**WHAT THE TASK ASKS:** All lines from the one bearing "Identify the location of Недвижимость." through the end of the data below must be printed exactly as they stand, with pictures removed.

Top of EXCERPTED RECORDS

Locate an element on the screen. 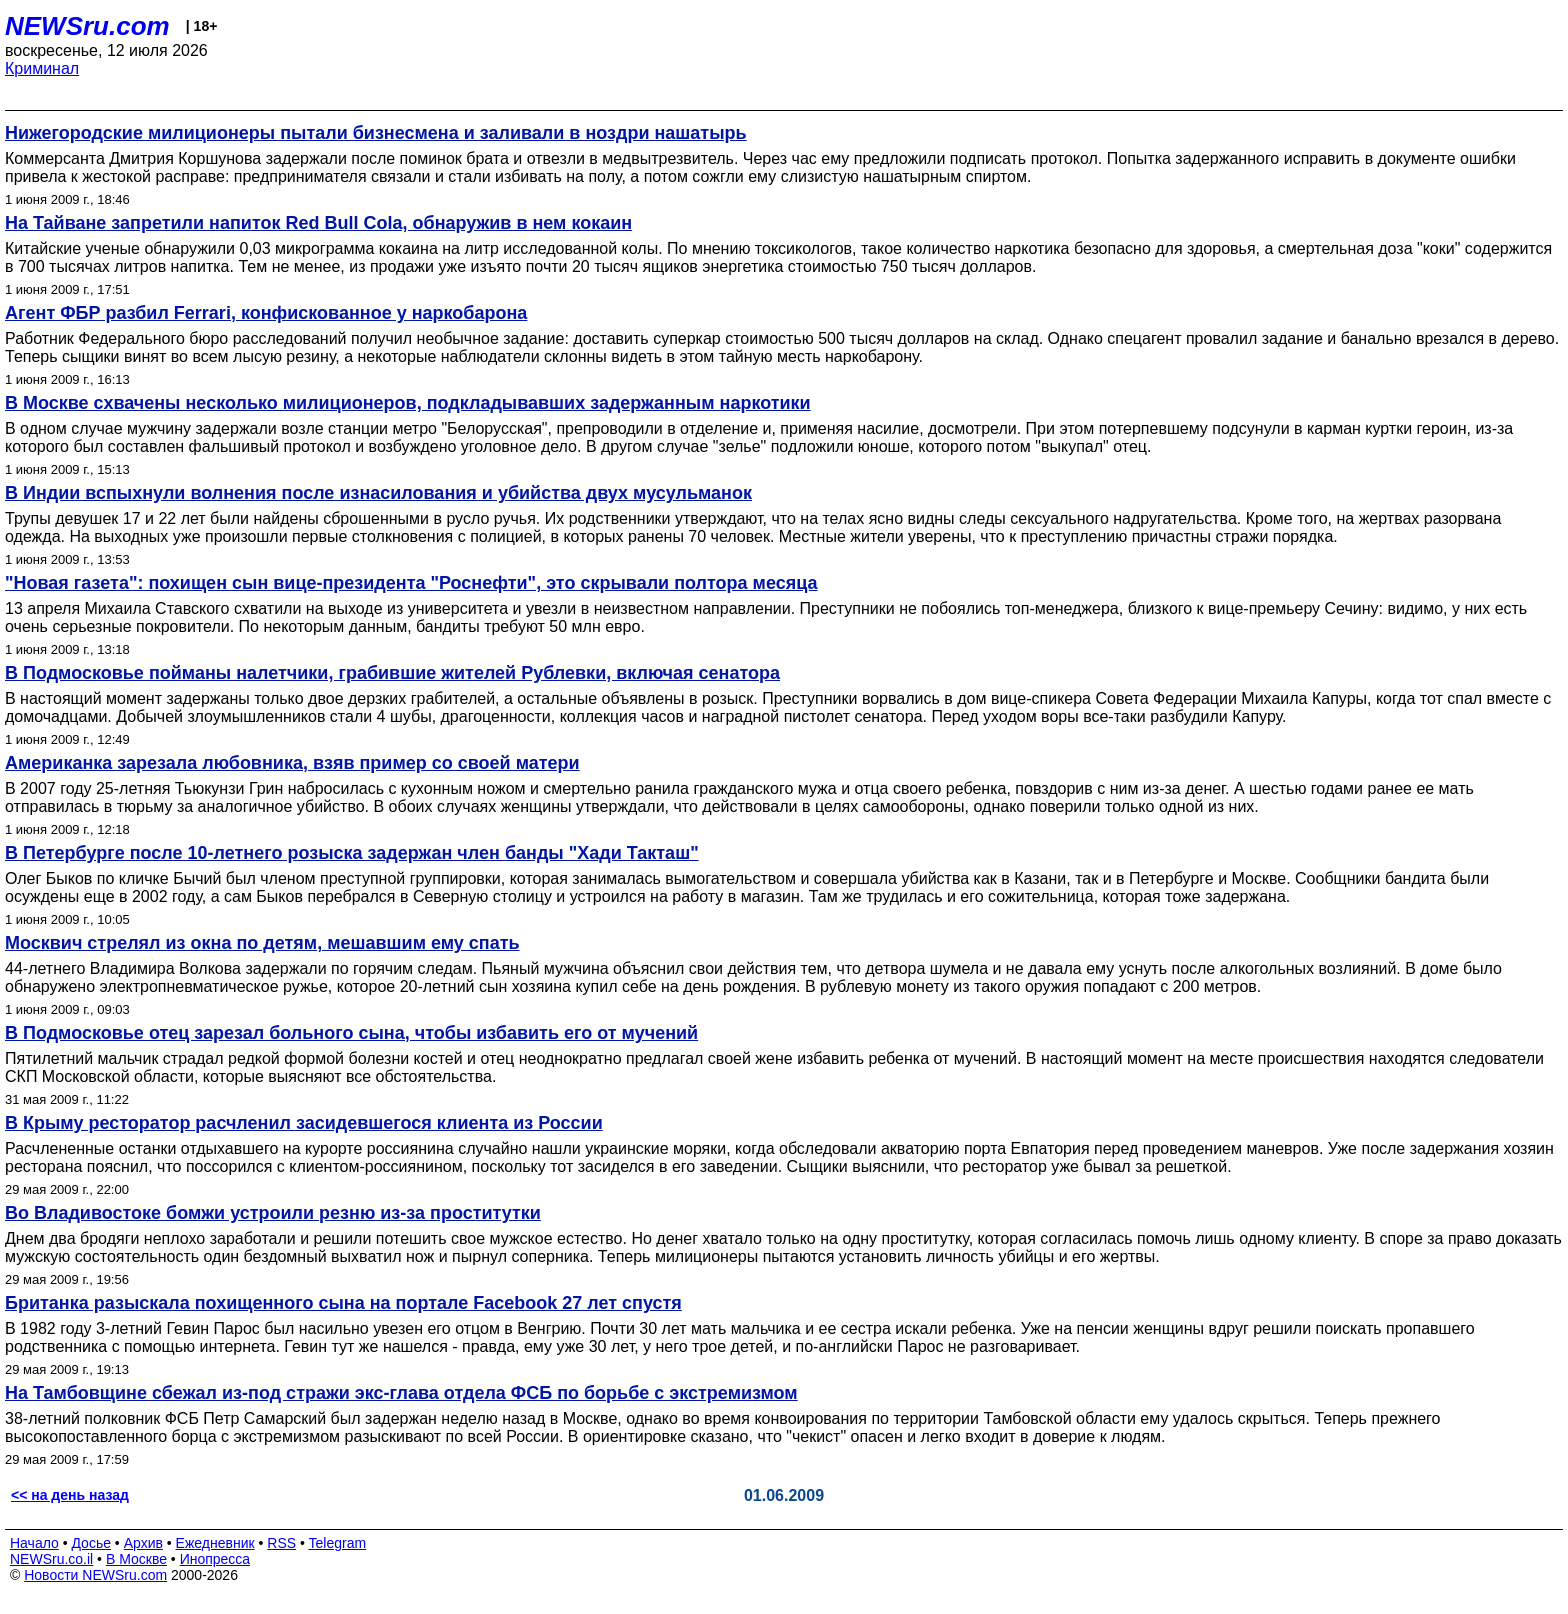 This screenshot has width=1568, height=1614. NEWSru.co.il is located at coordinates (51, 1559).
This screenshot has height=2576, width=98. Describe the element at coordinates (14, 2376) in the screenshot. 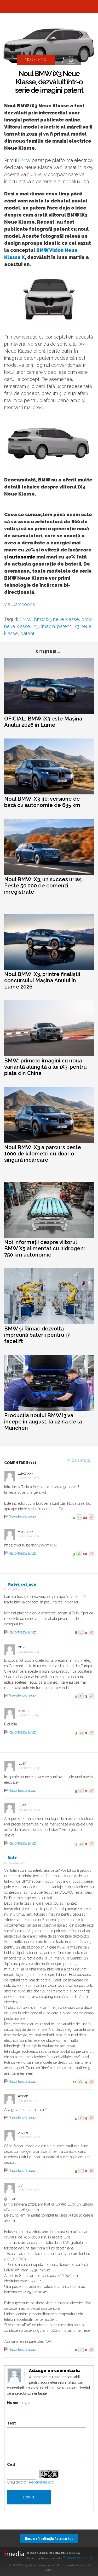

I see `Modifica avatar` at that location.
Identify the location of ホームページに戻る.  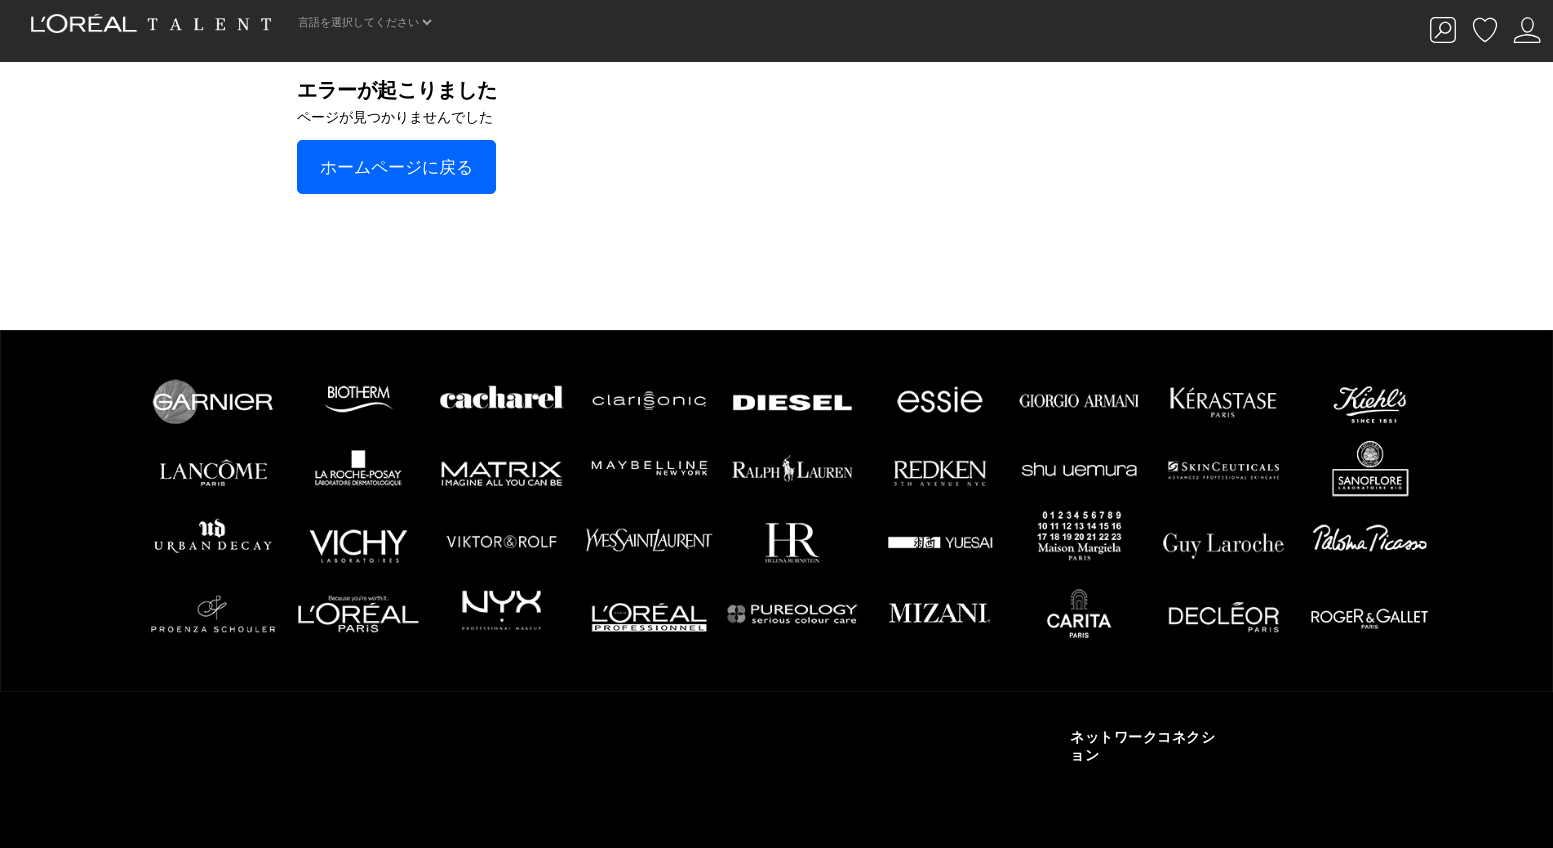
(396, 167).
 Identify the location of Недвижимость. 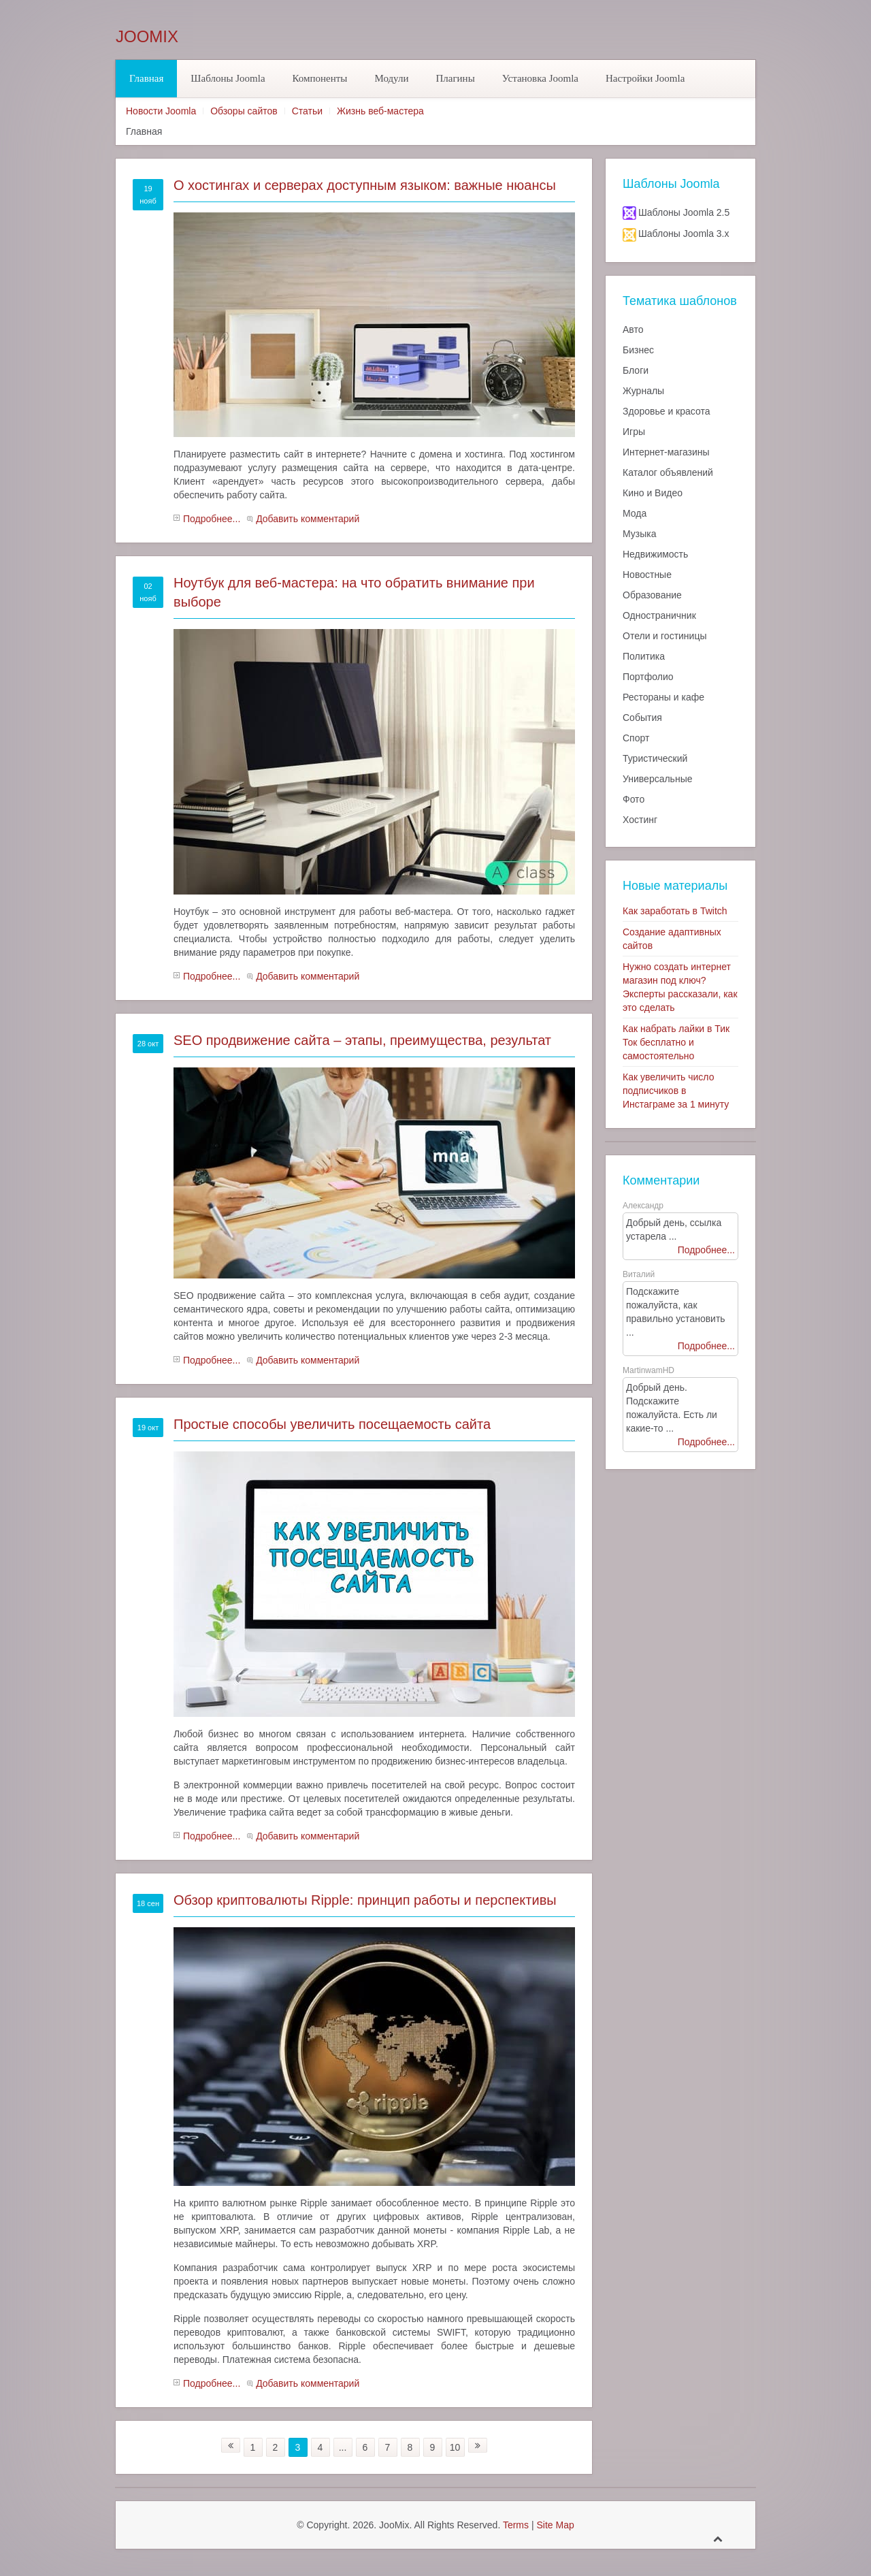
(655, 554).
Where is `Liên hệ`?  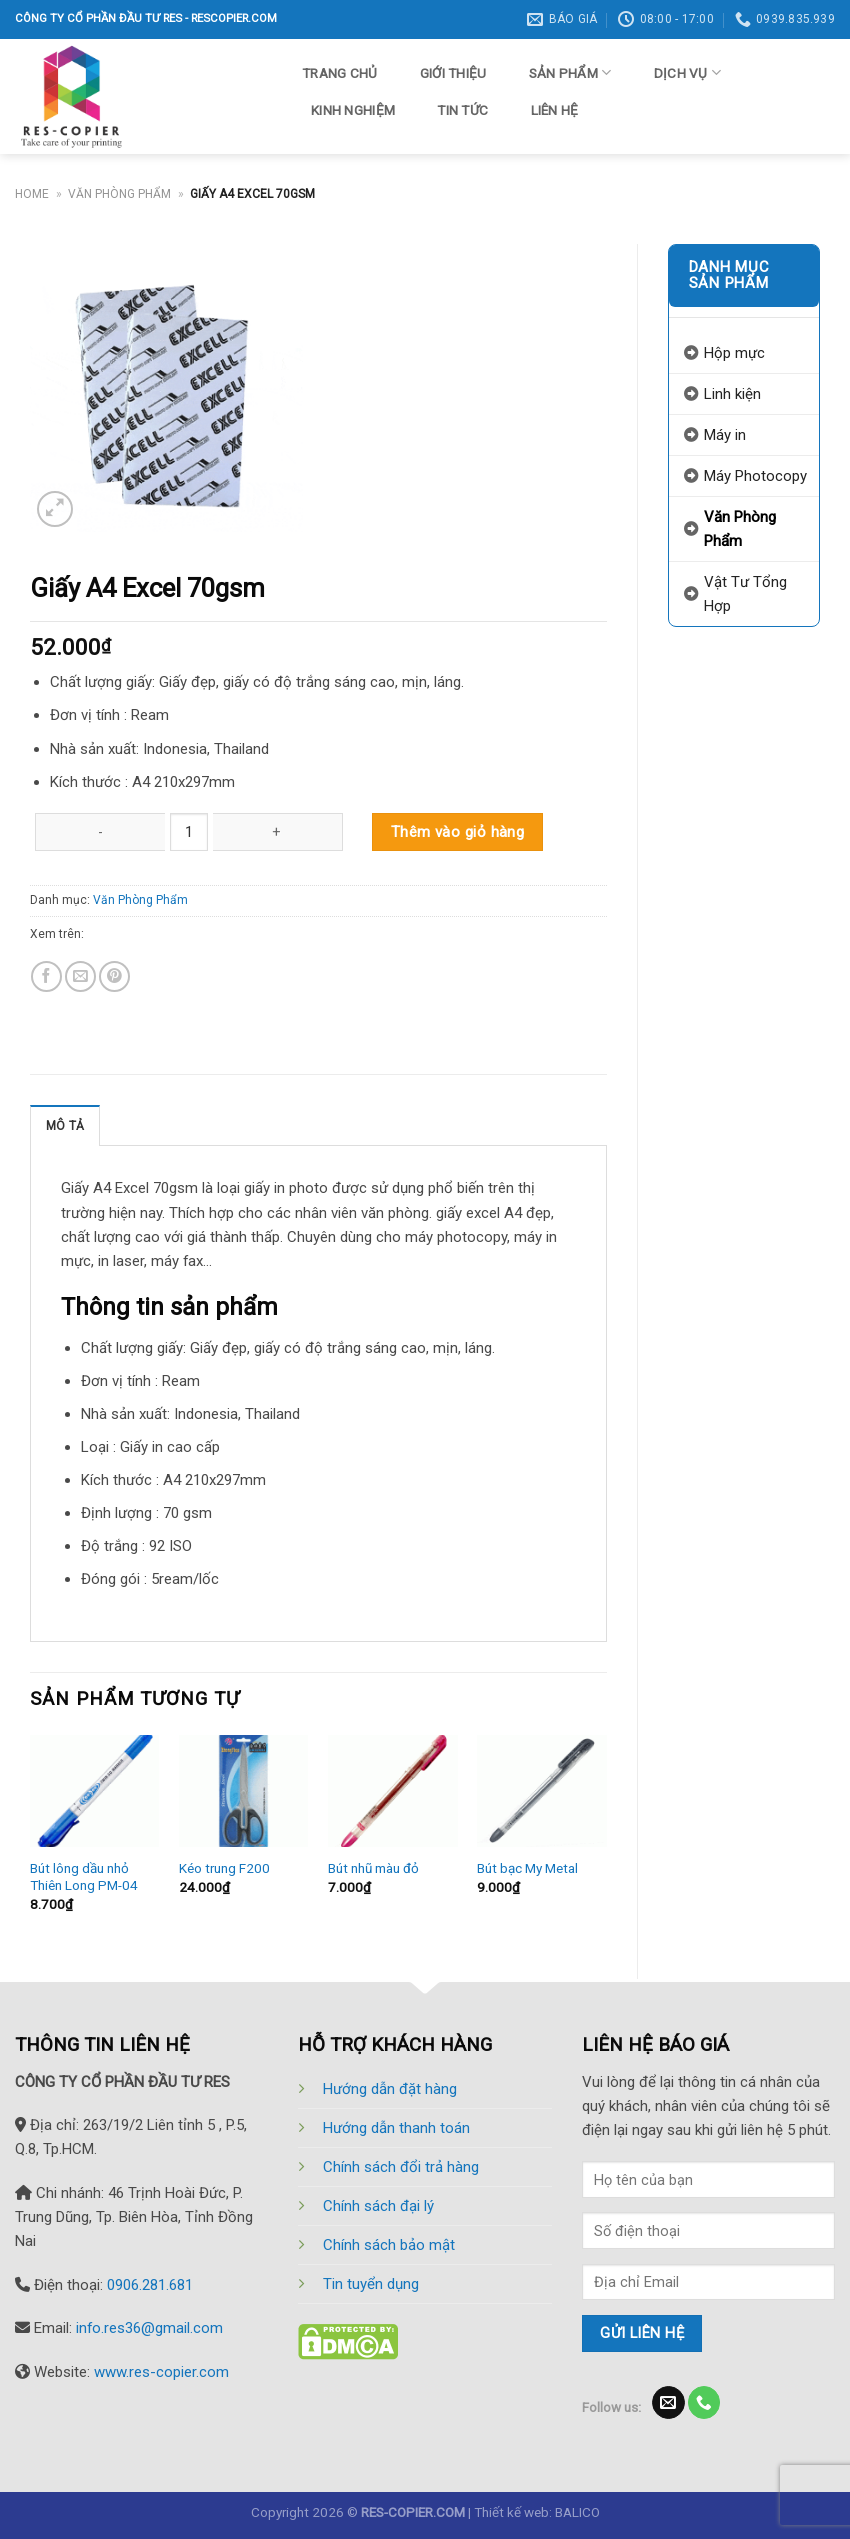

Bottom of EXCERPTED RECORDS

**YOUR SOLUTION:**
 Identify the location of Недвижимость. 
(655, 554).
Where is `Liên hệ`?  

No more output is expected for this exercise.